Rail: Throughout Rhyme & Reason, you don’t center Shakespeare. I noticed it the whole time — even in the footnotes, when you jokingly reference him, you won’t speak his name. Then suddenly he arrives at the end, and the reader has been waiting for this. What’s the advantage of looking at the history of the average poetry-reader without mentioning Shakespeare?
Forsyth: Shakespeare is such a wonderful poet that it’s very easy to see English literature as being the lead-up to Shakespeare and then the aftermath of Shakespeare. And it’s easy to see Tudor theater as just Shakespeare and the others, which isn’t how it was at the time.
It’s interesting to take it from another angle—to see the stories of the other people. Take Shakespeare out, and poetry is still very much there.
Shakespeare was not a huge deal at the time. He was the most successful playwright of his period by a long way, but people didn’t know the name of a playwright any more than we know the name of a screenwriter when we see a movie. People knew the actors—not the playwright. People went to see a Richard Burbage play. Richard Burbage was the male lead in almost every Shakespeare play. They were his lines in the public imagination.
The advantage of not centering Shakespeare is that he’s already centered. And if you’re going to make general statements about poetry or theater, you ought to be able to say them without relying on one particular person. Otherwise it’s like saying everything about twenty-first century American culture is Taylor Swift.

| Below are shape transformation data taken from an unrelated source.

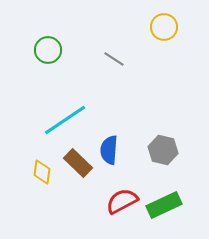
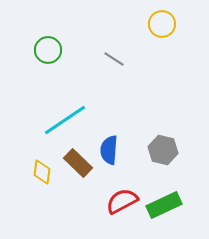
yellow circle: moved 2 px left, 3 px up
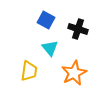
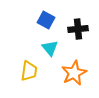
black cross: rotated 24 degrees counterclockwise
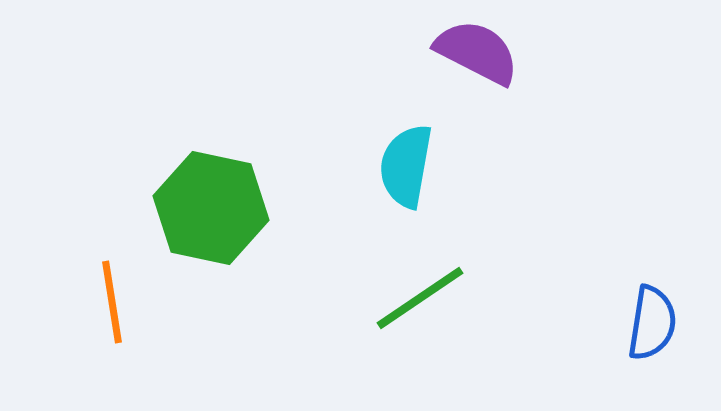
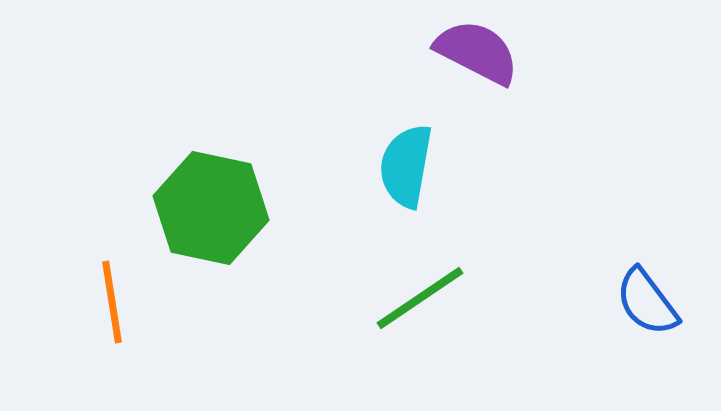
blue semicircle: moved 5 px left, 21 px up; rotated 134 degrees clockwise
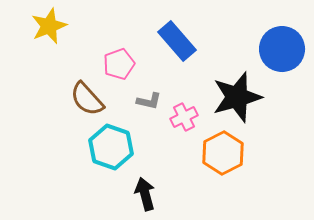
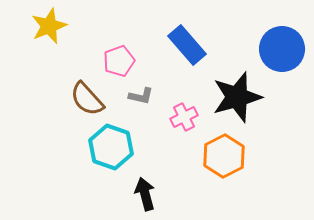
blue rectangle: moved 10 px right, 4 px down
pink pentagon: moved 3 px up
gray L-shape: moved 8 px left, 5 px up
orange hexagon: moved 1 px right, 3 px down
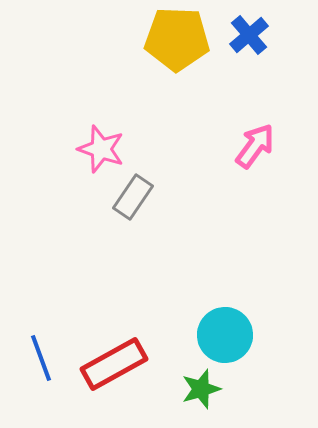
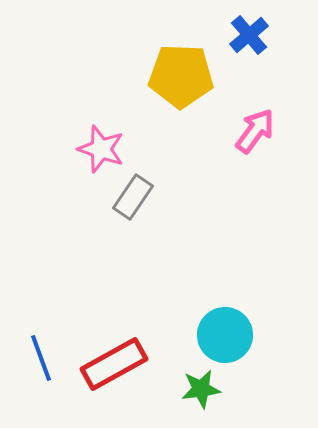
yellow pentagon: moved 4 px right, 37 px down
pink arrow: moved 15 px up
green star: rotated 9 degrees clockwise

Rail: Was there, in your view, an era when poetry was working at its highest pitch? When the form, the intention, and the audience were all in harmony?
Forsyth: I think it would be the seventeenth century. But I think it’s true of all art forms: the best eras are when you have every level, from what we call high to low. In the 1960s, pop music was very good because you had loads of live bands—every dance hall had a band, then the bigger venues, then the tower up to the Beatles and Rolling Stones. Whereas now small venues don’t have bands. You go to a nightclub and it’s prerecorded music. You lose that connection.
Same with portrait painting before photography—everyone needed a portrait, so you had bad portraits, middling portraits, and then Rembrandt. When you have the full spectrum, you get greatness at the top.
Everyone was writing poetry in the seventeenth century—some very well, some publishing—but you had everyone doing the same thing.
Rail: Thanks so much for your time. It’s a wonderful book.
Forsyth: Thank you very much. It’s been a pleasure. Very, very interesting questions.
Riley Moore is a contributor to the Brooklyn Rail.